Had something similar happen to us. One of our Netapps failed a drive and reconstructed its data onto a different drive (from the hot spare pool). The failed drive should have been replaced asap but it fell through the cracks and was forgotten.
A week later we shut it down to replace an fddi card and afterwards it wouldn't boot up. The failed drive was apparently working well enough so that the Netapp thought it had a RAID drive that wasn't a valid member of the array (inconsistent disk labels). Once we removed the problem drive the Netapp booted just fine.
I don't understand why your bad drive was added to the hot spare pool upon reboot. It should have had a label that was inconsistent with the other drives and the Netapp shouldn't have booted.
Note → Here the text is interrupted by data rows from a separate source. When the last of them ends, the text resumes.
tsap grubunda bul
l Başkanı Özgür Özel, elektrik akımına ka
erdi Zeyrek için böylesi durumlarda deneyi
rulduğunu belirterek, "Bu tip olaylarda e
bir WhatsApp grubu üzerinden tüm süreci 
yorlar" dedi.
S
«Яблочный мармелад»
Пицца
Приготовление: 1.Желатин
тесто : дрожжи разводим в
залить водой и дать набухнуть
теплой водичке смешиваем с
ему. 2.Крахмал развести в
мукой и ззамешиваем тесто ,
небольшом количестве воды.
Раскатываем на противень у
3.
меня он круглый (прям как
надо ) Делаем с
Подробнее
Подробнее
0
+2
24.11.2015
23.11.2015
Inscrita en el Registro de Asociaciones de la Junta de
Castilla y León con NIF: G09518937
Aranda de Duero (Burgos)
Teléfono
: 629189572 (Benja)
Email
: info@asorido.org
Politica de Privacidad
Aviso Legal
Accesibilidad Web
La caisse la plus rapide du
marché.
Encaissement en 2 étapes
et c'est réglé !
Could the Netapp somehow mark a bad drive so that the information is kept across boots?
If a failed drive is working after a reboot then its label should be inconsistent with the other drives in the array and the Netapp shouldn't boot.
NOTE: For those wondering what label I am talking about here is an excerpt from the System Administrator's Guide chapter on Troubleshooting:
The Netapp writes a label on each disk indicating its position in the RAID disk array.
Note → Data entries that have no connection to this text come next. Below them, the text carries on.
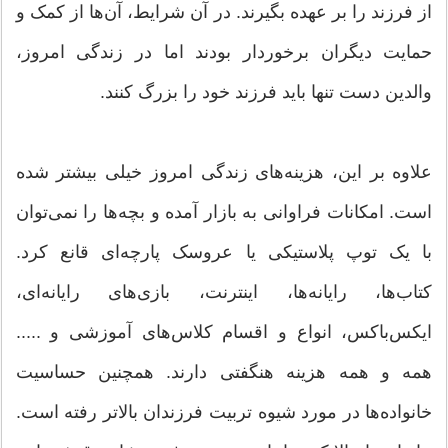
از فرزند را بر عهده بگیرند. در آن شرایط،‌ آن‌ها از کمک و
حمایت دیگران برخوردار بودند اما در زندگی امروز،
والدین دست تنها باید فرزند خود را بزرگ کنند.
علاوه بر این،‌ هزینه‌های زندگی امروز خیلی بیشتر شده
است. امکانات فراوانی به بازار آمده و بچه‌ها را نمی‌توان
با یک توپ پلاستیکی یا عروسک پارچه‌ای قانع کرد.
کتاب‌ها، ‌رایانه‌ها، اینترنت، بازی‌های رایانه‌ای،
ایکس‌باکس، انواع و اقسام کلاس‌های آموزشی و .....
همه و همه هزینه هنگفتی دارند. همچنین حساسیت
خانواده‌ها در مورد شیوه تربیت فرزندان بالاتر رفته است.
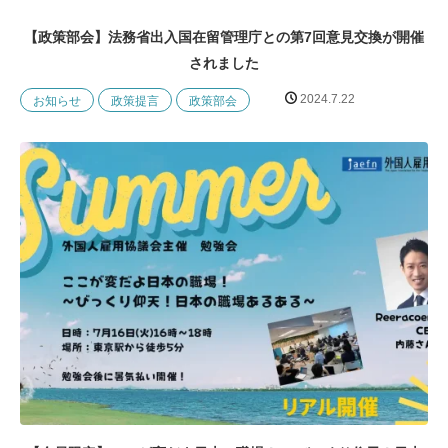
【政策部会】法務省出入国在留管理庁との第7回意見交換が開催
されました
2024.7.22
お知らせ
政策提言
政策部会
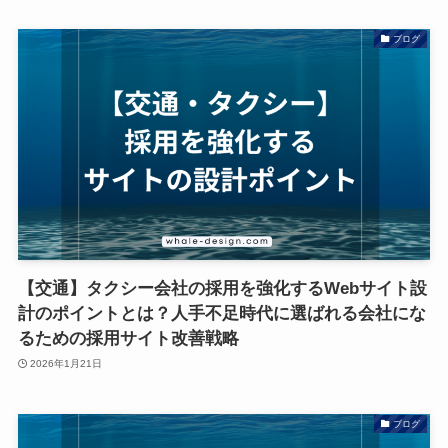
ブログ
【交通】タクシー会社の採用を強化するWebサイト設
計のポイントとは？人手不足時代に選ばれる会社にな
るための採用サイト改善戦略
2026年1月21日
ブログ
regards, Steve Gremban gremban@ti.com
PS: I noticed that you are running without a hot spare configured. We normally configure a spare in order to minimize time spent at risk in degraded mode.
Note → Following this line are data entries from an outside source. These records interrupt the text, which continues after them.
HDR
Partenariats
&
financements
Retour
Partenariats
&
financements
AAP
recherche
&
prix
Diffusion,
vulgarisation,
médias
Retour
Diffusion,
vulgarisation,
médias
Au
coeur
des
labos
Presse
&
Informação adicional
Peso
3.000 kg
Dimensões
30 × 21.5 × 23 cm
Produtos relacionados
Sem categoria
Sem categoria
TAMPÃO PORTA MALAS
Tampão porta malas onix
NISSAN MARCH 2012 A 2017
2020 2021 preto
Do you consider the risk is minimal that another drive will fail before the first one is replaced and rebuilt or do you have some plan in place to ensure that someone is notified immediately? What about early in the morning, on weekends, holidays?
Anyone else out there running without hot spares?
------------- Begin Forwarded Message -------------
From madhatta@turing.mathworks.com Mon Jul 7 15:40:34 1997
Date: Mon, 7 Jul 1997 16:34:26 -0400 (EDT) From: Brian Tao taob@nbc.netcom.ca To: toasters@mathworks.com Subject: Marking failed drives across boots? MIME-Version: 1.0
We had a problem with our Netapp this morning that could potentially be quite serious. One drive near the beginning of the chain (ID 2, I believe) was failed out by the Netapp. Very shortly thereafter, the filer crashed with a RAID panic and rebooted. Upon rebooting, it noticed that drive ID 2 was not actively being used, and proceeded to add it to the hot spare pool. Then it began reconstructing the data on to (you guessed it) drive ID 2.
In this scenario, there was no time to pull out the bad drive, and the Netapp happily rebuilt the data on it. I guess the correct procedure now is to forcibly fail that drive and rebuild to our good spare drive, and remove drive ID 2. Could the Netapp somehow mark a bad drive so that the information is kept across boots?